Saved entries
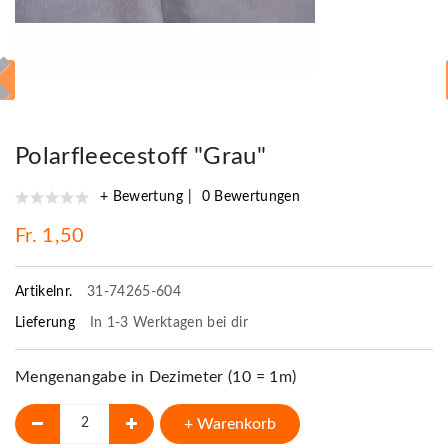
Polarfleecestoff "Grau"
+ Bewertung
0 Bewertungen
Fr. 1,50
Artikelnr.
31-74265-604
Lieferung
In 1-3 Werktagen bei dir
Mengenangabe in Dezimeter (10 = 1m)
+ Warenkorb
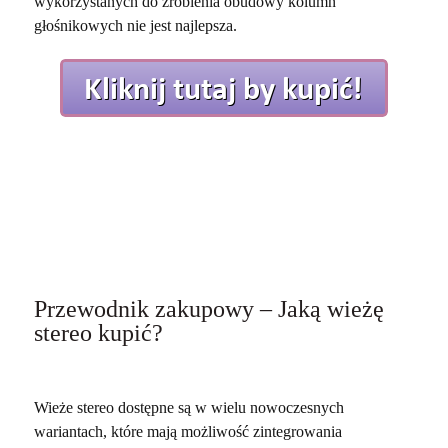
wykorzystanych do zrobienia obudowy kolumn
głośnikowych nie jest najlepsza.
Przewodnik zakupowy – Jaką wieżę
stereo kupić?
Wieże stereo dostępne są w wielu nowoczesnych
wariantach, które mają możliwość zintegrowania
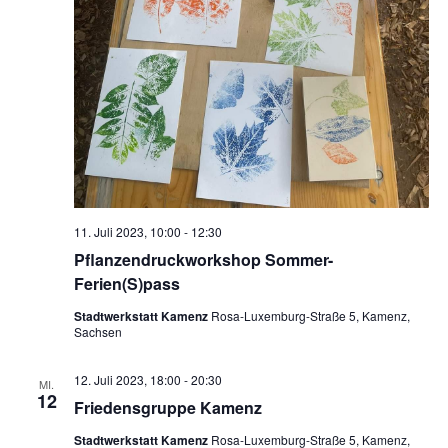
11. Juli 2023, 10:00
-
12:30
Pflanzendruckworkshop Sommer-
Ferien(S)pass
Stadtwerkstatt Kamenz
Rosa-Luxemburg-Straße 5, Kamenz,
Sachsen
12. Juli 2023, 18:00
-
20:30
MI.
12
Friedensgruppe Kamenz
Stadtwerkstatt Kamenz
Rosa-Luxemburg-Straße 5, Kamenz,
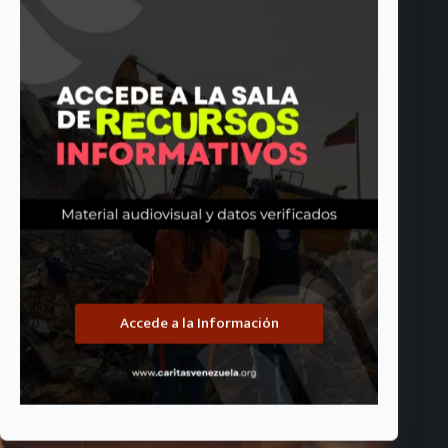
Convocatoria: Cáritas de Venezuela busca Oficial de Acceso
Humanitario para el Proyecto EuroPana
junio 24, 2026
Accede a la Información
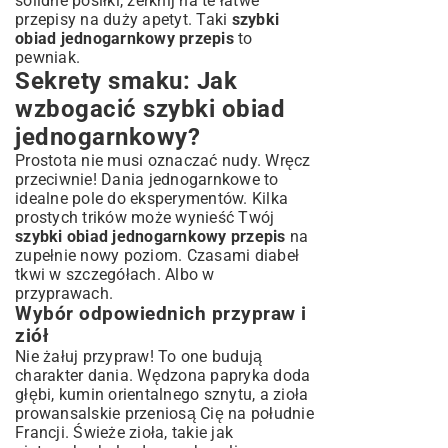
solidne posiłki, zerknij na te
łatwe
przepisy na duży apetyt
. Taki
szybki
obiad jednogarnkowy przepis
to
pewniak.
Sekrety smaku: Jak
wzbogacić szybki obiad
jednogarnkowy?
Prostota nie musi oznaczać nudy. Wręcz
przeciwnie! Dania jednogarnkowe to
idealne pole do eksperymentów. Kilka
prostych trików może wynieść Twój
szybki obiad jednogarnkowy przepis
na
zupełnie nowy poziom. Czasami diabeł
tkwi w szczegółach. Albo w
przyprawach.
Wybór odpowiednich przypraw i
ziół
Nie żałuj przypraw! To one budują
charakter dania. Wędzona papryka doda
głębi, kumin orientalnego sznytu, a zioła
prowansalskie przeniosą Cię na południe
Francji. Świeże zioła, takie jak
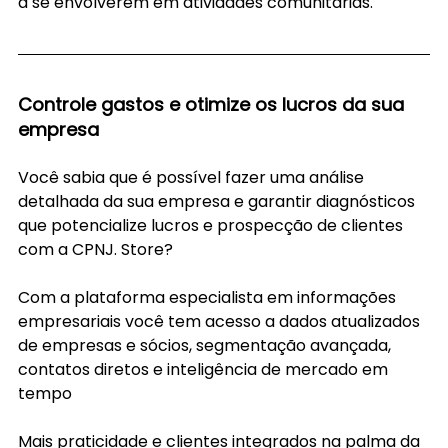
a se envolverem em atividades comunitárias.
Controle gastos e otimize os lucros da sua 
empresa
Você sabia que é possível fazer uma análise 
detalhada da sua empresa e garantir diagnósticos 
que potencialize lucros e prospecção de clientes 
com a CPNJ. Store?
Com a plataforma especialista em informações 
empresariais você tem acesso a dados atualizados 
de empresas e sócios, segmentação avançada, 
contatos diretos e inteligência de mercado em 
tempo
Mais praticidade e clientes integrados na palma da 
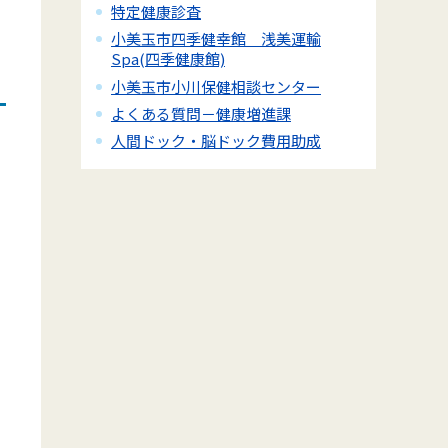
特定健康診査
小美玉市四季健幸館 浅美運輸
Spa(四季健康館)
小美玉市小川保健相談センター
よくある質問－健康増進課
人間ドック・脳ドック費用助成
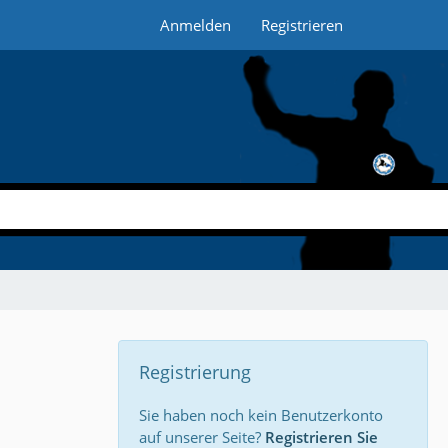
Anmelden
Registrieren
Registrierung
Sie haben noch kein Benutzerkonto
auf unserer Seite?
Registrieren Sie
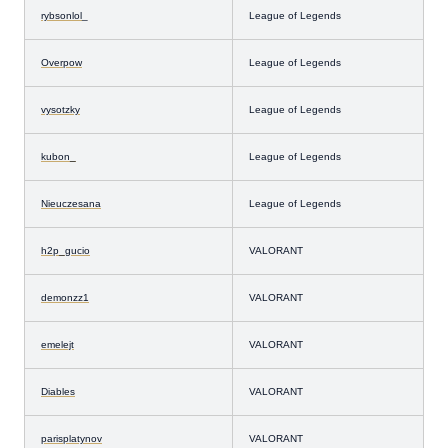
rybsonlol
_
League of Legends
Overpow
League of Legends
vysotzky
League of Legends
kubon_
League of Legends
Nieuczesana
League of Legends
h2p_gucio
VALORANT
demonzz1
VALORANT
emelejt
VALORANT
Diables
VALORANT
parisplatynov
VALORANT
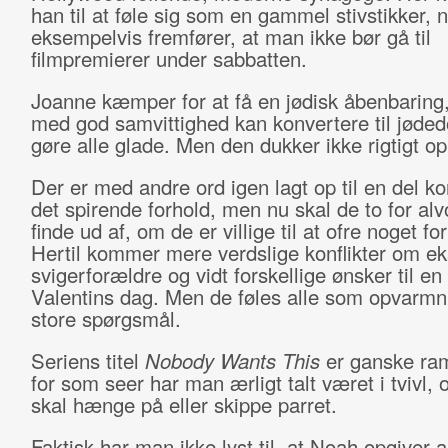
han til at føle sig som en gammel stivstikker, 
eksempelvis fremfører, at man ikke bør gå til
filmpremierer under sabbatten.
Joanne kæmper for at få en jødisk åbenbaring
med god samvittighed kan konvertere til jød
gøre alle glade. Men den dukker ikke rigtigt o
Der er med andre ord igen lagt op til en del kon
det spirende forhold, men nu skal de to for alvor
finde ud af, om de er villige til at ofre noget f
Hertil kommer mere verdslige konflikter om e
svigerforældre og vidt forskellige ønsker til en
Valentins dag. Men de føles alle som opvarmni
store spørgsmål.
Seriens titel
Nobody Wants This
er ganske r
for som seer har man ærligt talt været i tvivl
skal hænge på eller skippe parret.
Faktisk har man ikke lyst til, at Noah opgiver al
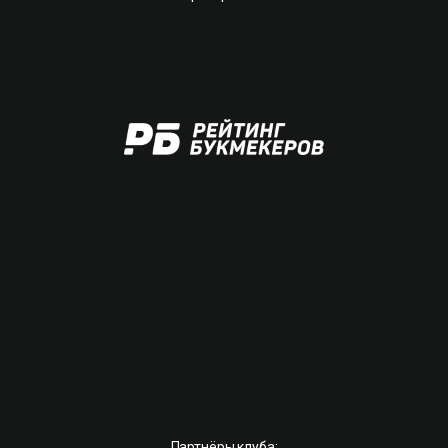
Партнёры клуба:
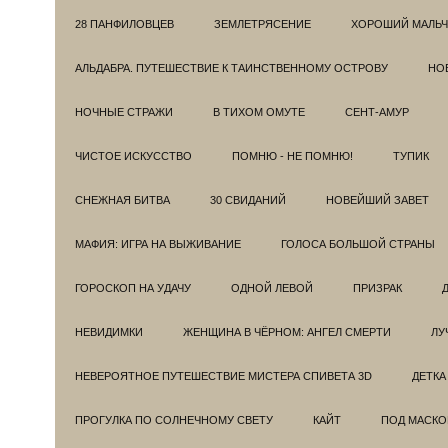
28 ПАНФИЛОВЦЕВ
ЗЕМЛЕТРЯСЕНИЕ
ХОРОШИЙ МАЛЬЧ
АЛЬДАБРА. ПУТЕШЕСТВИЕ К ТАИНСТВЕННОМУ ОСТРОВУ
НОВ
НОЧНЫЕ СТРАЖИ
В ТИХОМ ОМУТЕ
СЕНТ-АМУР
ЧИСТОЕ ИСКУССТВО
ПОМНЮ - НЕ ПОМНЮ!
ТУПИК
СНЕЖНАЯ БИТВА
30 СВИДАНИЙ
НОВЕЙШИЙ ЗАВЕТ
МАФИЯ: ИГРА НА ВЫЖИВАНИЕ
ГОЛОСА БОЛЬШОЙ СТРАНЫ
ГОРОСКОП НА УДАЧУ
ОДНОЙ ЛЕВОЙ
ПРИЗРАК
НЕВИДИМКИ
ЖЕНЩИНА В ЧЁРНОМ: АНГЕЛ СМЕРТИ
ЛУ
НЕВЕРОЯТНОЕ ПУТЕШЕСТВИЕ МИСТЕРА СПИВЕТА 3D
ДЕТКА
ПРОГУЛКА ПО СОЛНЕЧНОМУ СВЕТУ
КАЙТ
ПОД МАСКО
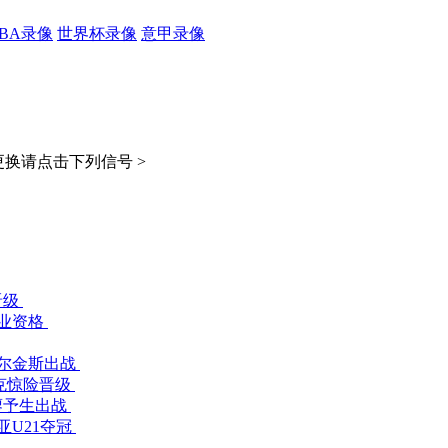
CBA录像
世界杯录像
意甲录像
换请点击下列信号 >
晋级
职业资格
米尔金斯出战
克惊险晋级
廖予生出战
亚U21夺冠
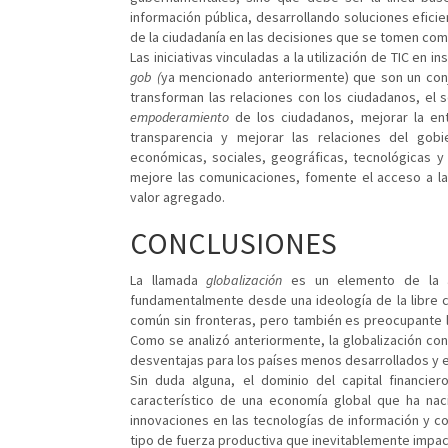
información pública, desarrollando soluciones eficie
de la ciudadanía en las decisiones que se tomen co
Las iniciativas vinculadas a la utilización de TIC en
gob (
ya mencionado anteriormente) que son un con
transforman las relaciones con los ciudadanos, el 
empoderamiento
de los ciudadanos, mejorar la ent
transparencia y mejorar las relaciones del gob
económicas, sociales, geográficas, tecnológicas y
mejore las comunicaciones, fomente el acceso a la
valor agregado.
CONCLUSIONES
La llamada
globalización
es un elemento de la act
fundamentalmente desde una ideología de la libre 
común sin fronteras, pero también es preocupante l
Como se analizó anteriormente, la globalización co
desventajas para los países menos desarrollados y e
Sin duda alguna, el dominio del capital financier
característico de una economía global que ha nac
innovaciones en las tecnologías de información y 
tipo de fuerza productiva que inevitablemente impa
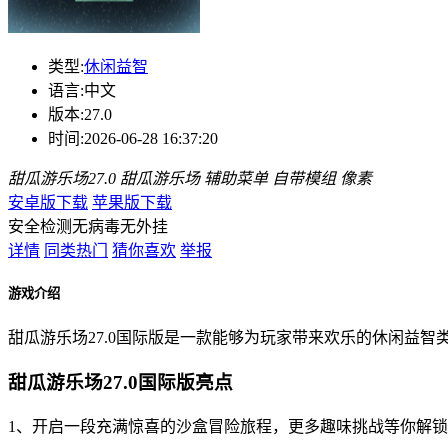
类型:
休闲益智
语言:
中文
版本:
27.0
时间:
2026-06-28 16:37:20
甜瓜游乐场27.0
甜瓜游乐场
辅助菜单
自带模组
像素
安卓版下载
苹果版下载
安全检测
无病毒
无外挂
详情
同类热门
猜你喜欢
举报
游戏介绍
甜瓜游乐场27.0国际版是一款能够为玩家带来欢乐的休闲益智
甜瓜游乐场27.0国际版亮点
1、开启一段充满惊喜的沙盒冒险旅程，更多趣味挑战等你解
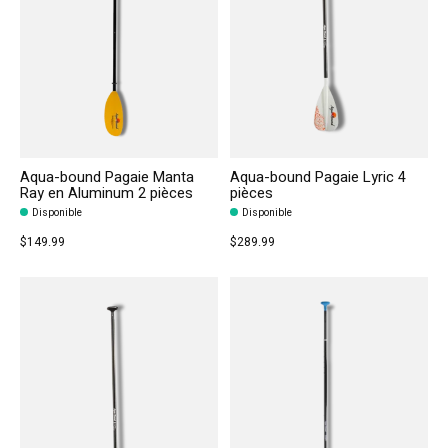
Aqua-bound Pagaie Manta
Aqua-bound Pagaie Lyric 4
Ray en Aluminum 2 pièces
pièces
Disponible
Disponible
$149.99
$289.99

[What the task asks]: Reproduce exactly, with no pictures, the lines above from the one holding "Convocatoria: Cáritas de" to the one holding "finde ud af, om", inclusive.

[Solution]:
Convocatoria: Cáritas de Venezuela busca Oficial de Acceso
Humanitario para el Proyecto EuroPana
junio 24, 2026
Accede a la Información
solidne posiłki, zerknij na te
łatwe
przepisy na duży apetyt
. Taki
szybki
obiad jednogarnkowy przepis
to
pewniak.
Sekrety smaku: Jak
wzbogacić szybki obiad
jednogarnkowy?
Prostota nie musi oznaczać nudy. Wręcz
przeciwnie! Dania jednogarnkowe to
idealne pole do eksperymentów. Kilka
prostych trików może wynieść Twój
szybki obiad jednogarnkowy przepis
na
zupełnie nowy poziom. Czasami diabeł
tkwi w szczegółach. Albo w
przyprawach.
Wybór odpowiednich przypraw i
ziół
Nie żałuj przypraw! To one budują
charakter dania. Wędzona papryka doda
głębi, kumin orientalnego sznytu, a zioła
prowansalskie przeniosą Cię na południe
Francji. Świeże zioła, takie jak
a se envolverem em atividades comunitárias.
Controle gastos e otimize os lucros da sua 
empresa
Você sabia que é possível fazer uma análise 
detalhada da sua empresa e garantir diagnósticos 
que potencialize lucros e prospecção de clientes 
com a CPNJ. Store?
Com a plataforma especialista em informações 
empresariais você tem acesso a dados atualizados 
de empresas e sócios, segmentação avançada, 
contatos diretos e inteligência de mercado em 
tempo
Mais praticidade e clientes integrados na palma da 
特定健康診査
小美玉市四季健幸館 浅美運輸
Spa(四季健康館)
小美玉市小川保健相談センター
よくある質問－健康増進課
人間ドック・脳ドック費用助成
Anmelden
Registrieren
Registrierung
Sie haben noch kein Benutzerkonto
auf unserer Seite?
Registrieren Sie
rybsonlol
_
League of Legends
Overpow
League of Legends
vysotzky
League of Legends
kubon_
League of Legends
Nieuczesana
League of Legends
h2p_gucio
VALORANT
demonzz1
VALORANT
emelejt
VALORANT
Diables
VALORANT
parisplatynov
VALORANT
han til at føle sig som en gammel stivstikker, 
eksempelvis fremfører, at man ikke bør gå til
filmpremierer under sabbatten.
Joanne kæmper for at få en jødisk åbenbaring
med god samvittighed kan konvertere til jød
gøre alle glade. Men den dukker ikke rigtigt o
Der er med andre ord igen lagt op til en del kon
det spirende forhold, men nu skal de to for alvor
finde ud af, om de er villige til at ofre noget f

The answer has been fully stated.